Extinction Rebellion lehnt es sogar ab, konkretere Forderungen des „wie“ zu erheben. Denn die Bewegung möchte möglichst viele Menschen ansprechen und zum mitmachen bewegen. Das ist verständlich. Dennoch befürchte ich, dass die meisten Menschen auf die Fragen „Sollen wir das Klima schützen?“ mit „Ja“ antworten würden. Doch wenn es dann konkret wird, sieht es doch wieder anders aus. Da befürchten dann viele, dass sie einseitig die „Nachteile“ eines Wandels zu tragen hätten – ob es nun um Stromtrassen, verlorene Arbeitsplätze oder gestrichene Flugreisen geht.

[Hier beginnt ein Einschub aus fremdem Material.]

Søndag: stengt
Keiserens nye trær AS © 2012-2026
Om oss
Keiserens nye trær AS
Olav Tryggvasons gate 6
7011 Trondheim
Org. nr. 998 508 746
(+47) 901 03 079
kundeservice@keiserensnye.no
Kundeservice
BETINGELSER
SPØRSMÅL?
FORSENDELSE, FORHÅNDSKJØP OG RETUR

Die Krisen kommen – was ist zu tun?
Deshalb habe ich mich gefragt, was genau wir wohl tun müssen, um eine klimafreundliche, CO2-neutrale Gesellschaft mit einem vertretbaren ökologischen Fußabdruck und einem Erdüberlastungstag am 24.12. zu bekommen? Fündig wurde ich z.B in dem Buch „Change!“ von Graeme Maxton (auch wegen anderer Passagen ist es lesenswert!). Maxton ist Ökonom, war früher überzeugter Neoliberaler, wurde dann aber Generalsektretär des Club of Rome und hat – so kann man in dem Buch lesen – seine Gedankengebäude doch ziemlich umstrukturiert.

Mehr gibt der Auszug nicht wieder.